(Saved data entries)

[Start of Attachment]

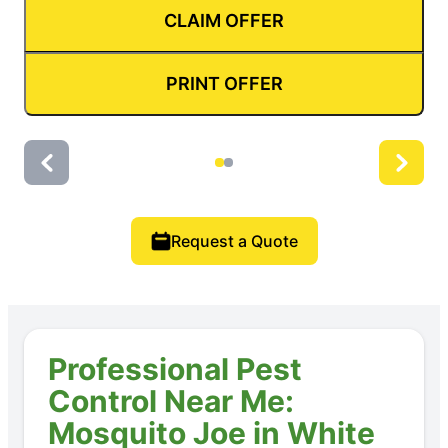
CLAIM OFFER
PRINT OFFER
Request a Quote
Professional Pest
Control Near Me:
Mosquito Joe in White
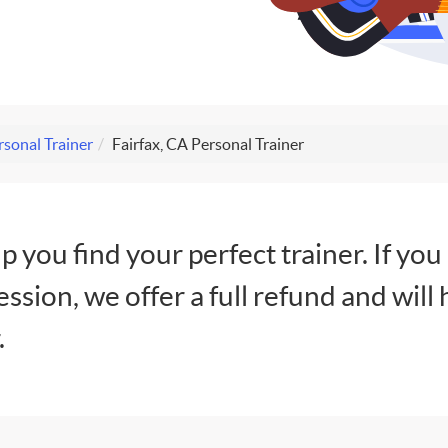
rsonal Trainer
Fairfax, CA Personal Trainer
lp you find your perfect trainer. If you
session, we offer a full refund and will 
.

[End of Attachment]
[Start of Attachment]

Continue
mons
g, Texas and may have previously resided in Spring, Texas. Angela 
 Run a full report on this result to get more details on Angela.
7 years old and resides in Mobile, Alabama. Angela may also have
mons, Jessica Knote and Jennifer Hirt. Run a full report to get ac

[End of Attachment]
[Start of Attachment]

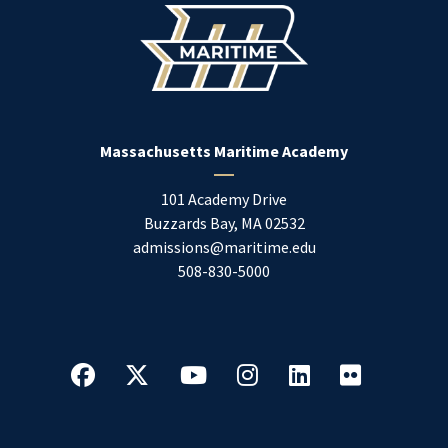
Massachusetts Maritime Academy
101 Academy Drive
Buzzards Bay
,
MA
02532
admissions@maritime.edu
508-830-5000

[End of Attachment]

Your assignment >>
Using the data above, copy each line that contains "report".

Answer to this task >>
 Run a full report on this result to get more details on Angela.
mons, Jessica Knote and Jennifer Hirt. Run a full report to get ac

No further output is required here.